= Lu Chih-houng =

Lu Chih-houng (陸志鴻 (Lù Zhìhóng, Lu Chih-hung); 1897–1973), courtesy name Youhai (筱海), was a Chinese/Taiwanese educator, metallographist, materials scientist and engineer.

==Biography==
Lu was born into a prominent family in Jiaxing, Zhejiang, Qing dynasty. His family were descendants of Tang dynasty Chancellor Lu Zhi. His father was former President of Zhejiang Provincial Library (浙江省立圖書館).

Lu graduated from Tokyo Imperial University (currently the University of Tokyo) ranked first in his engineering class. Lu and went back to China after graduation in 1924, and joined the faculty of Nanjing Engineering College (root of current Southeast University). In 1927, Lu became a professor of civil engineering of the original National Central University (now called Nanjing University). Lu was the dean of engineering faculty of the National Central University.
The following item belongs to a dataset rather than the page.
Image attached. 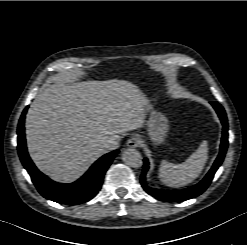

In 1945, Lu was sent to take-over the Taihoku Imperial University (now National Taiwan University) after the surrender of Japan at the end of World War II. In July 1946, Lu became the second President of the National Taiwan University (NTU), after Lo Tsung-lo.

Lu led the manufacture of first 99.9999999%-pure semiconductor germanium in Taiwan, helping build a solid foundation for later successful semiconductor industries of Taiwan. Lu died in Taipei on May 4, 1973. A hall in the NTU is named after him, nearby there's a bronze statue built in his honour.